Maudry Porter

With five kids phone conversations are not easy. In fact, they’re almost impossible. Someone is always screaming in the background. Everyone is suddenly starving and needs a snack RIGHT. NOW.

Over the years I’ve learned to postpone important conversations and reserve them for car rides (when all of the kids are strapped in and, thanks to my mini van, really far away from me). On Monday morning I got all of the kids loaded up in the car and we made our way to story time at the library.

I remembered that Maudry had called me the day before and left a voicemail. I gave the message a quick listen before I called her back. This is what I heard:

“Diana, how you doing baby? I’m calling to let you know that Ronald just died….. so I just want to let you know. So, call when you get this message. Thank you.”

Ronald was Maudry’s son. I immediately started crying and called her back. Someone else answered her phone and said she was unavailable. They took a message and said she’d call me back.

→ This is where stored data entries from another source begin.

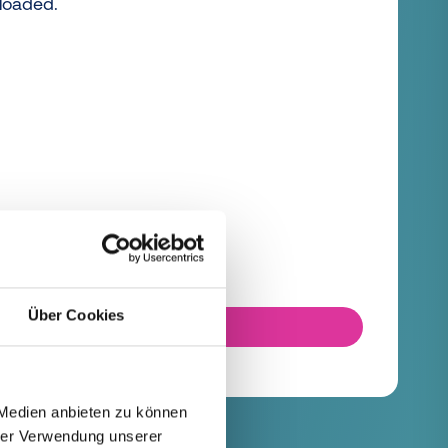
 loaded.
Über Cookies
FIND ARTICLE
 Medien anbieten zu können
hrer Verwendung unserer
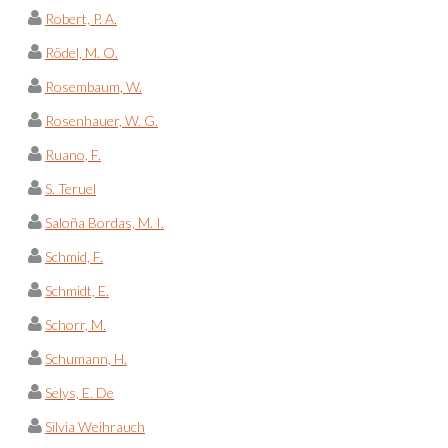
Robert, P. A.
Rödel, M. O.
Rosembaum, W.
Rosenhauer, W. G.
Ruano, F.
S. Teruel
Saloña Bordas, M. I.
Schmid, F.
Schmidt, E.
Schorr, M.
Schumann, H.
Selys, E. De
Silvia Weihrauch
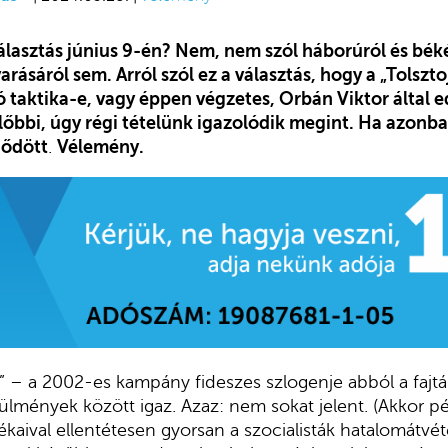
választás június 9-én? Nem, nem szól háborúról és bék
ásáról sem. Arról szól ez a választás, hogy a „Tolszt
ó taktika-e, vagy éppen végzetes, Orbán Viktor által 
lőbbi, úgy régi tételünk igazolódik megint. Ha azonba
dődött
.
Vélemény.
” – a 2002-es kampány fideszes szlogenje abból a fajtá
lmények között igaz. Azaz: nem sokat jelent. (Akkor p
kaival ellentétesen gyorsan a szocialisták hatalomátvéte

I drove all the way to the library in a daze wondering why I hadn’t listened to that voicemail earlier. Why hadn’t I answered when she first called? I wondered how she was doing. I wondered what happened to Ronald. She never mentioned anything was wrong last month when we talked. I know she would’ve mentioned it had there been something serious going on with him. She and Ronald were very close. And then, as I drove, I thought about who Maudry was to me and what she meant in my life.

Maudry Porter walked into my life when I was 8 years old. I saw her every day Monday through Friday for over 10 years.

My family had just moved to a very small town in Louisiana from New Jersey because of my dad’s job and we knew exactly NO ONE. Being an outsider in a small town is not easy. Everyone knew everyone else. They had known each other their whole lives, in fact.

Maudry came to work for our family because my mom (for the first time since I was born) was going to work. Maudry was hired as a babysitter, house cleaner and, when we were really lucky, a cook. She was with my brother, Joseph, and I while our parents were at work. She picked us up from school and stayed with us until our parents were home.

When we were young, Joseph loved playing pranks on her. He’d set up the ladder next to the house and lie on the concrete all sprawled out like a dead person with his eyes closed next to a pile of ketchup. She’d simultaneously laugh her infamous laugh and yell every time he pulled pranks like that.

Maudry cultivated my love of food. She introduced me to chicken thighs, taught me the art behind a well made french fry and made “old fashioned” pancakes any time we were home from school sick. She also gave me my all time favorite graduation present after high school: a fry daddy (because she knew I would be lost at LSU without my nightly french fry fix).

She taught me about integrity by her example and talked to me a lot about how important it was to be true to your word. “You always wanna do BETTER than people expect you to do. Never do the bare minimum. Go above and beyond what you promise.”

Maudry quickly became a member of our family. She became a second mother to Joseph and I. And, in my adult years, she would become a friend. She was one of us. Family. And we all loved her. We loved her so much that even after Joseph and I were old enough to no longer need a babysitter and even after both Joseph and I had moved out of the house, she still stuck around with my parents cleaning messes that didn’t exist.

She was a member of our family, and you don’t let family go.

I’m snapped out of my nostalgic walk down memory lane by my ringing phone. Maudry is on the line. We talk about Ronald and what happened. He had been suffering with unexplained pain for months and had been to the doctor several times without any answers. I sat silently as I listened to her share the intimate details of her son’s death and his final moments. “That was the last time I talked to him,” she says. Even surrounded by the tsunami of heartbreak that comes with losing a child, she sounded strong. Like she always does.

Maudry has never cried the same way I do. She doesn’t crumble or sob. She is like an unbendable force and the tears fall silently from her eyes. She is tough.

As she shares the timeline of Ronald’s final moments I realize something. A couple hours after Ronald died, Maudry called ME. Her son had just died and she was reaching out to ME. She wasn’t just MY family, but I was HERS.

We talked a bit longer and just before I hung up I said “I love you Maudry” the words came out easily but just as they escaped my lips I realized it was the first time I’d ever told her how I felt about her. “I love you, too,” she replied. I knew she did.


Ronald was well known and well liked in the community, and he will be missed by many. He is survived by his wife, Lisa, his daughters, Lacey and Leah, and by his brother, Earl. And he leaves behind his mother, Maudry Porter, who is like a mother to me, too.